The Saskatchewan Road Safety Challenge, a province-wide multi-media awareness campaign with a slogan of “We can drive better,” was launched in May 2014, to complement traffic safety law changes. At the time, traffic fatalities and injuries in Saskatchewan were trending up, and government took action to reverse the trend. The goal of the Road Safety Challenge is a 10 per cent reduction in fatalities and injuries in the province by Saskatchewan Day 2015, and a 20 per cent reduction by Saskatchewan Day 2017.
On average, 158 people were killed and nearly 6,900 people were injured in traffic collisions each year in Saskatchewan prior to implementation of the new traffic laws.* Although SGI anticipates the numbers will increase slightly, for the year-long period of July 1, 2014-June 30, 2015 there have been 128 fatalities and about 5,600 injuries reported as of October 1, 2015 – 19 per cent fewer fatalities and 18 per cent fewer injuries.**
“It’s very encouraging to see fewer fatalities and injuries, but we all need to maintain safe driving habits and learn new ones and ongoing education, awareness and enforcement will help,” McMorris said. “We can drive better and make our roads safer for everyone. At the end of the day, we all want to make it to our destination, or home to our families, safe and sound.”

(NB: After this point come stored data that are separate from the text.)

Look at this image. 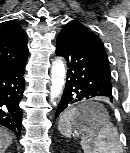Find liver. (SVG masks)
I'll list each match as a JSON object with an SVG mask.
<instances>
[{
    "label": "liver",
    "instance_id": "1",
    "mask_svg": "<svg viewBox=\"0 0 130 153\" xmlns=\"http://www.w3.org/2000/svg\"><path fill=\"white\" fill-rule=\"evenodd\" d=\"M12 134L0 127V153H4L12 143Z\"/></svg>",
    "mask_w": 130,
    "mask_h": 153
}]
</instances>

The Special Committee on Traffic Safety was formed by government in 2013 to address the high rate of injuries and deaths on Saskatchewan’s roads. Law changes focused on tougher penalties for high-risk driving offences, such as impaired driving, distracted driving and speeding. The committee also recommended a stronger focus on traffic safety awareness and education activities. Preliminary data for the year following implementation of the recommendations shows fewer people are being killed and injured in impaired driving, distracted driving and speed-related collisions. The number of impaired driving roadside suspensions and unauthorized driver vehicle seizures has also gone down.
For more information on the Road Safety Challenge and traffic law changes, visit SGI’s website at www.sgi.sk.ca.
Drivers are encouraged to share their safe driving behaviour changes and ideas on Facebook and Twitter using the hashtag #wecandrivebetter.
* Based on the four-year average from July 1, 2010-June 30, 2014.
** 2014 and 2015 numbers are preliminary and will change as investigations are ongoing, and SGI receives additional police and coroner reports. These figures reflect information that is known to SGI as of October 1, 2015.